For this figure, in the mid-1960s, the central Virginia Girl Scout council named its new camp on the Northern Neck. Our previous property, in Bon Air (Richmond's tiny Victorian summer retreat) had been named for Pocahontas, so it made some sense: two camps named for christianized Indian women. Camp Kittamaqund's first generation of campers prefer to pronounce the name "kit TOM a kund"; in the 80s, I learned that The Right Way to say it is "kit ta ma KUND" -- not "kit ta ma KWAND." The children's book suggests "kit-ta-ma-QUN-di" for the town. The Piscataway guests at today's event could not give an authoritative opinion. We all agreed that language is one of the many broken links for 21st century Americans to their pre-1607 American ancestors.

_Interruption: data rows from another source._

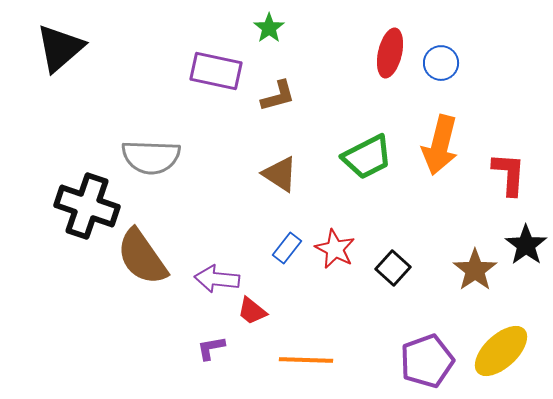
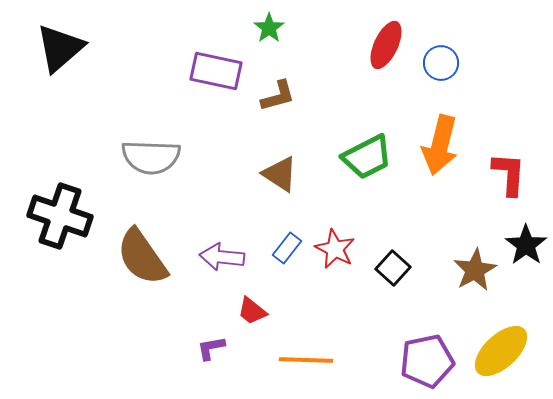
red ellipse: moved 4 px left, 8 px up; rotated 12 degrees clockwise
black cross: moved 27 px left, 10 px down
brown star: rotated 6 degrees clockwise
purple arrow: moved 5 px right, 22 px up
purple pentagon: rotated 8 degrees clockwise
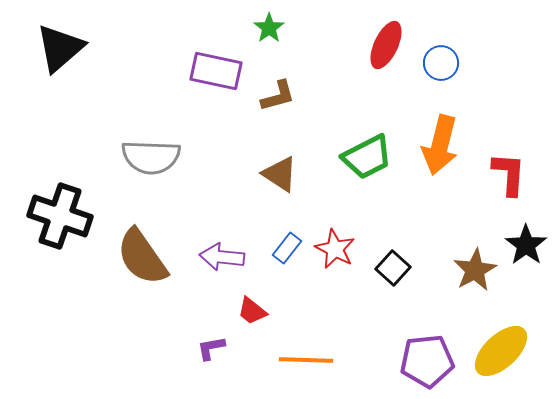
purple pentagon: rotated 6 degrees clockwise
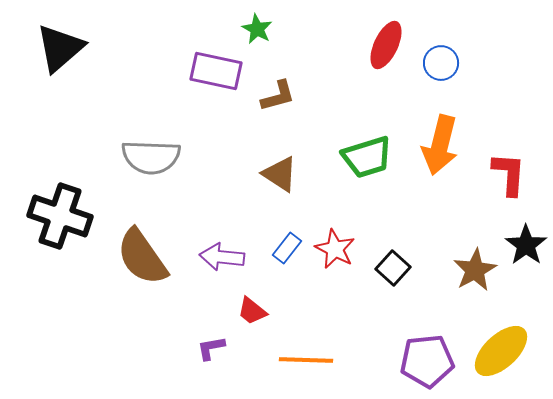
green star: moved 12 px left, 1 px down; rotated 8 degrees counterclockwise
green trapezoid: rotated 10 degrees clockwise
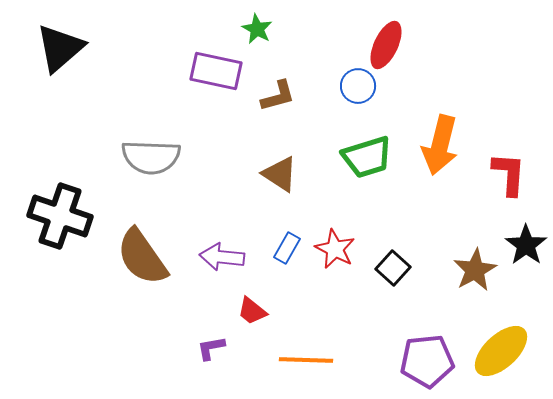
blue circle: moved 83 px left, 23 px down
blue rectangle: rotated 8 degrees counterclockwise
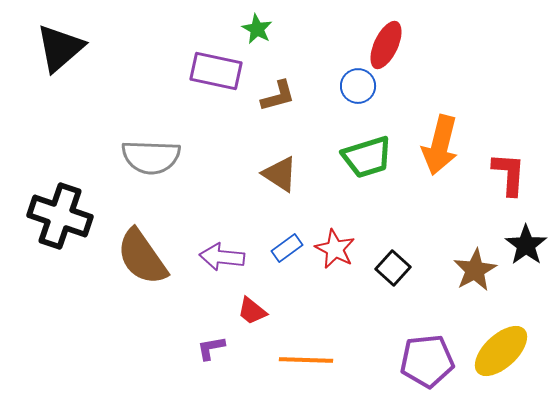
blue rectangle: rotated 24 degrees clockwise
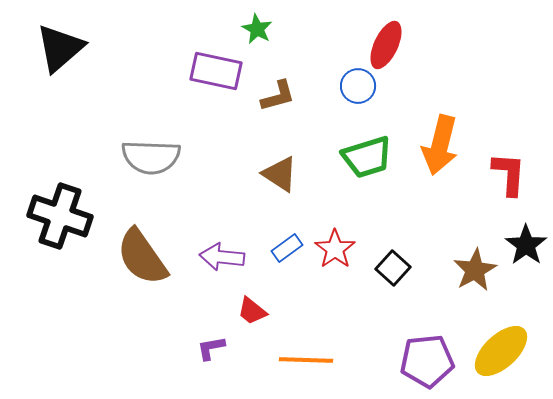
red star: rotated 9 degrees clockwise
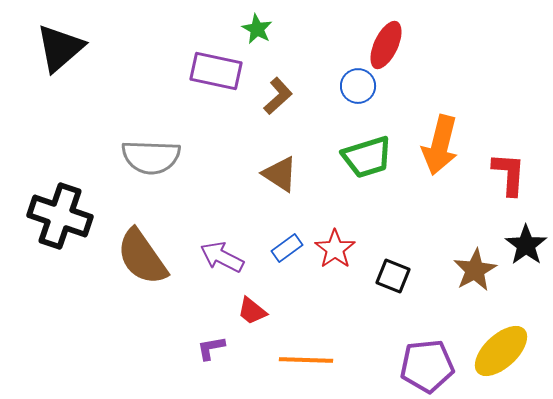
brown L-shape: rotated 27 degrees counterclockwise
purple arrow: rotated 21 degrees clockwise
black square: moved 8 px down; rotated 20 degrees counterclockwise
purple pentagon: moved 5 px down
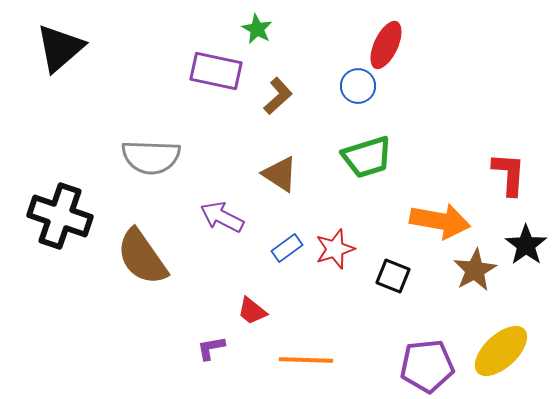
orange arrow: moved 76 px down; rotated 94 degrees counterclockwise
red star: rotated 18 degrees clockwise
purple arrow: moved 40 px up
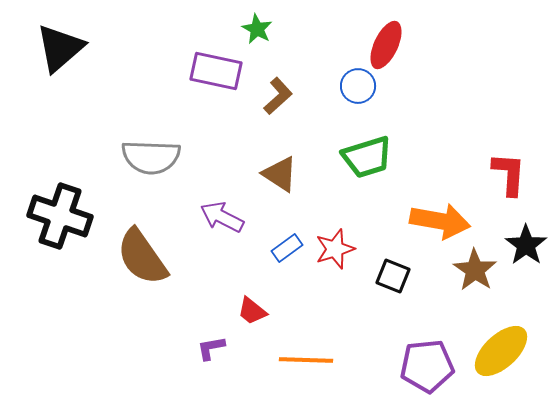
brown star: rotated 9 degrees counterclockwise
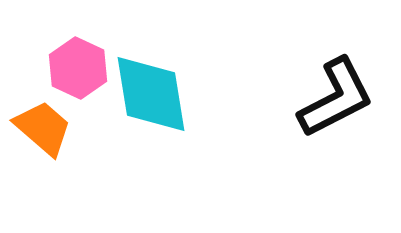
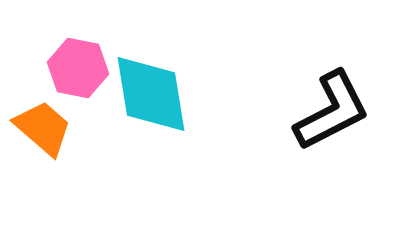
pink hexagon: rotated 14 degrees counterclockwise
black L-shape: moved 4 px left, 13 px down
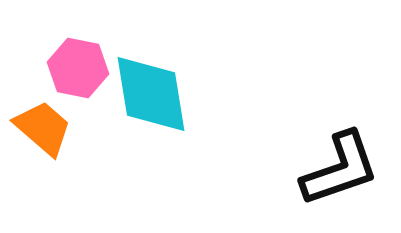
black L-shape: moved 8 px right, 58 px down; rotated 8 degrees clockwise
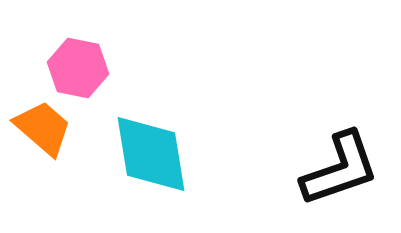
cyan diamond: moved 60 px down
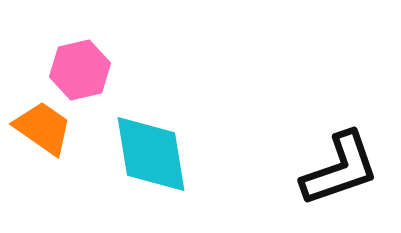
pink hexagon: moved 2 px right, 2 px down; rotated 24 degrees counterclockwise
orange trapezoid: rotated 6 degrees counterclockwise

Pronunciation may remain a mystery, but some day soon, when I am out of school again, I will have time for recreational research. When that happy day comes, my two high priority projects: (1) Nominating the Upper Mattaponi's school and church for the state and national registers of historic places, and (2) Some Kittamaqund research.


Sources

Haynie, Miriam. The Stronghold: A Story of the Historic Northern Neck of Virginia. Richmond, Va. : The Dietz Press, 1959.

Manakee, Harold R. Indians of Early Maryland. Baltimore: Maryland Historical Society, 1959.